PPE vending machine at a NY Transit stop

Patrick Hauf • September 7, 2022 05:00

The Biden administration is expected to spend $3.6 million to deploy drug-filled vending machines in rural Kentucky — an effort the Biden administration says will reduce the stigma of drug users.

The National Institutes of Health project was launched in August and will study the effectiveness of “harm reduction kiosks” in rural Appalachia that contain “injection equipment, naloxone, fentanyl test strips, hygiene kits, condoms and other supplies”. Vending machines allow addicts to obtain items such as syringes without interacting with a medical professional, hoping to eliminate the “stigma” that comes with visiting a harm reduction center in person, according to the health agency.

The White House referenced the project in an Aug. 31 press release about its steps taken “to combat addiction and the overdose epidemic.” The administration has adopted a wide range of harm reduction policies, which aim to make illicit drug use safer rather than eliminate it.
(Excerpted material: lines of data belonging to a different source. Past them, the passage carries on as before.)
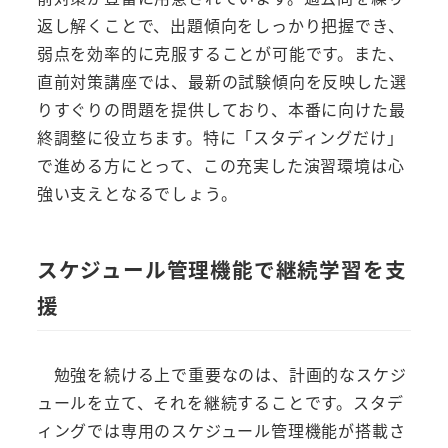
返し解くことで、出題傾向をしっかり把握でき、
弱点を効率的に克服することが可能です。また、
直前対策講座では、最新の試験傾向を反映した選
りすぐりの問題を提供しており、本番に向けた最
終調整に役立ちます。特に「スタディングだけ」
で進める方にとって、この充実した演習環境は心
強い支えとなるでしょう。
スケジュール管理機能で継続学習を支
援
勉強を続ける上で重要なのは、計画的なスケジ
ュールを立て、それを継続することです。スタデ
ィングでは専用のスケジュール管理機能が搭載さ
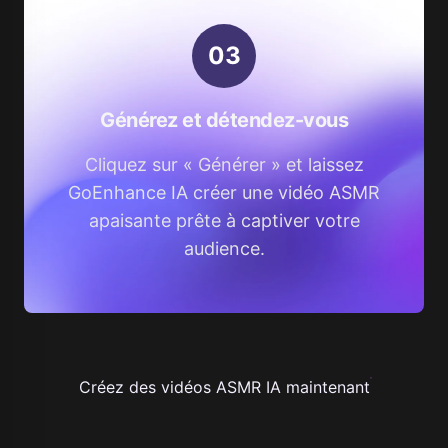
0
3
Générez et détendez-vous
Cliquez sur « Générer » et laissez
GoEnhance IA créer une vidéo ASMR
apaisante prête à captiver votre
audience.
Créez des vidéos ASMR IA maintenant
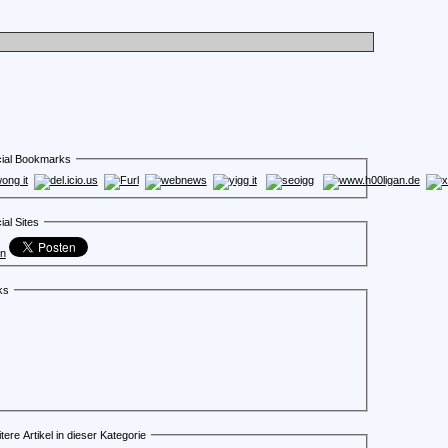
ial Bookmarks
ial Sites
en
ks
tere Artikel in dieser Kategorie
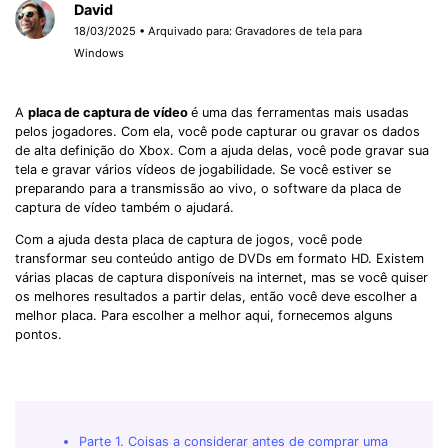
David
18/03/2025 • Arquivado para:
Gravadores de tela para
Windows
A
placa de captura de vídeo
é uma das ferramentas mais usadas
pelos jogadores. Com ela, você pode capturar ou gravar os dados
de alta definição do Xbox. Com a ajuda delas, você pode gravar sua
tela e gravar vários vídeos de jogabilidade. Se você estiver se
preparando para a transmissão ao vivo, o software da placa de
captura de vídeo também o ajudará.
Com a ajuda desta placa de captura de jogos, você pode
transformar seu conteúdo antigo de DVDs em formato HD. Existem
várias placas de captura disponíveis na internet, mas se você quiser
os melhores resultados a partir delas, então você deve escolher a
melhor placa. Para escolher a melhor aqui, fornecemos alguns
pontos.
Parte 1. Coisas a considerar antes de comprar uma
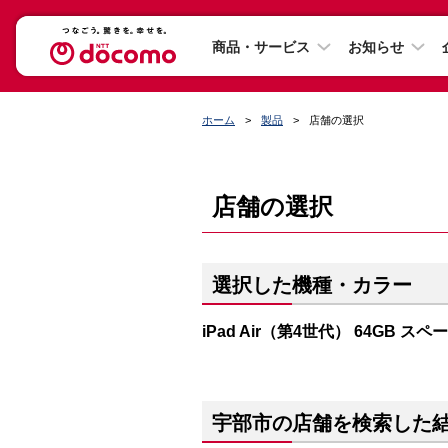
商品・サービス
お知らせ
ホーム
製品
店舗の選択
店舗の選択
選択した機種・カラー
iPad Air（第4世代） 64GB ス
宇部市の店舗を検索した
The Free Washington Beacon in February reported that the Department of Health and Human Services was set to fund the distribution of crack pipes through a $30 million harm reduction grant program. The administration backed off funding plans amid public backlash, and the New York Times reported that the outcry over crack pipe funding plans “derailed” Biden’s drug policy agenda. The White House, however, still seems willing to adopt controversial harm reduction policies – the New York Times reported in July that Biden’s drug czar, Dr. Rahul Gupta, favored legalized injection sites, which allow users to take drugs under the supervision of medical professionals.

The new study, which is being led by the University of Kentucky, appears to be the first effort by the federal government to deploy harm reduction vending machines. Harm reduction vending machines have been popularized in Canada, Australia and other countries. A few US states, including New York, Rhode Island, Ohio and Nevada, have deployed the machines in recent years. Machines sometimes include smoking kits, which in many cases include crack pipes.

The University of Kentucky declined to comment, ordering the Free tagthe NIH survey. The National Institute on Drug Abuse, which leads the project at NIH, told the Free tag that in addition to drug paraphernalia, the vending machines will include “food kits, water, socks and gloves, feminine hygiene products, wound care, and resources/guides.” The agency did not respond to questions regarding the status of the kiosk program.